Presentations

Abstract

Introduction:

Acute aortic syndrome (AAS) is a life-threatening condition that may present as sudden onset severe chest or back pain, or more insidiously. The incidence of AAS increases with age, and it is more common in people with a history of hypertension, smoking, aortic valve disease, and connective tissue disorders. Early recognition and treatment of AAS are crucial to reduce morbidity and mortality rates associated with this condition.

Case Information:

We present a case series of acute Type A aortic dissections and associated complications.

An 80 year old male patient presented secondary to an acute syncopal episode and chest pain that persisted after the resolution of the syncopal episode. In the emergency department he was found to be tachycardic with mildly elevated troponins and a CTA of the chest, abdomen and pelvis was ordered. This study revealed a Type A aortic dissection involving the arch with acute hemopericardium and concern for tamponade.
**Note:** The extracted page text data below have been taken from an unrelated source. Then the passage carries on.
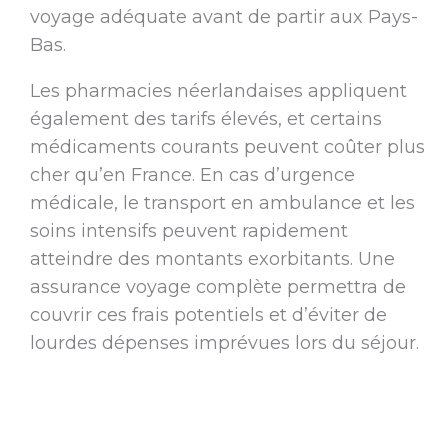
voyage adéquate avant de partir aux Pays-
Bas.
Les pharmacies néerlandaises appliquent
également des tarifs élevés, et certains
médicaments courants peuvent coûter plus
cher qu’en France. En cas d’urgence
médicale, le transport en ambulance et les
soins intensifs peuvent rapidement
atteindre des montants exorbitants. Une
assurance voyage complète permettra de
couvrir ces frais potentiels et d’éviter de
lourdes dépenses imprévues lors du séjour.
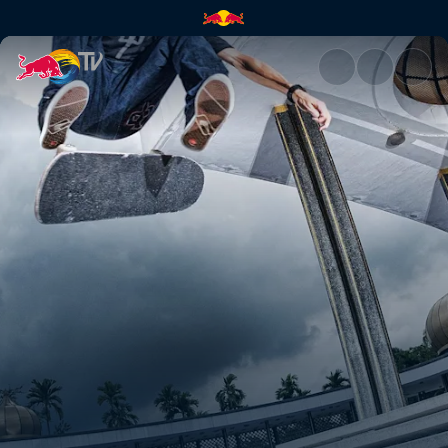
Curtain Call: Ryan Decenzo | 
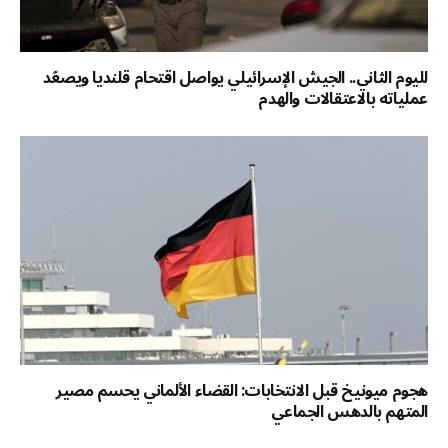
لليوم الثاني.. الجيش الإسرائيلي يواصل اقتحام قلنديا ويصعّد
عملياته بالاعتقالات والهدم
هجوم ميونيخ قبل الانتخابات: القضاء الألماني يحسم مصير
المتهم بالدهس الجماعي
A 70 year old female patient presented to the emergency department with sudden onset of chest pain and shortness of breath. A CTA chest pulmonary protocol with associated CT abdomen and pelvis was ordered given an elevated d-dimer. This exam revealed a Type A intramural hematoma originating from the proximal aortic arch and extending to the abdominal aorta. The Type A Intramural hematoma was found to have propagated along the brachiocephalic trunk. The patient underwent graft repair of the aortic arch successfully.

Discussion:

Timely diagnosis of AAS is essential for effective treatment. Computed tomography angiography (CTA) with and without contrast is the preferred imaging test for patients with acute chest pain and suspected AAS. CTA can identify aortic intimal flaps, vessel involvement, PAU, and IMH with high sensitivity and specificity. Other useful imaging modalities which can be used if CTA results are equivocal include magnetic resonance angiography (MRA) and transesophageal echocardiography. Treatment for AAS varies depending on the type and presentation. Type A AAS is a surgical emergency because of the high risk of proximal extension, rupture, and death. Type B AAS can often be managed conservatively with medical therapy, such as blood pressure control and pain management. Endovascular repair may be considered in selected cases of Type B AAS.

Conclusion:

AAS poses a grave threat, demanding swift recognition and treatment. The presented cases underscore the urgency of timely diagnosis using techniques like computed tomography angiography (CTA). Tailored interventions, whether surgical or conservative, highlight the importance of decisive action.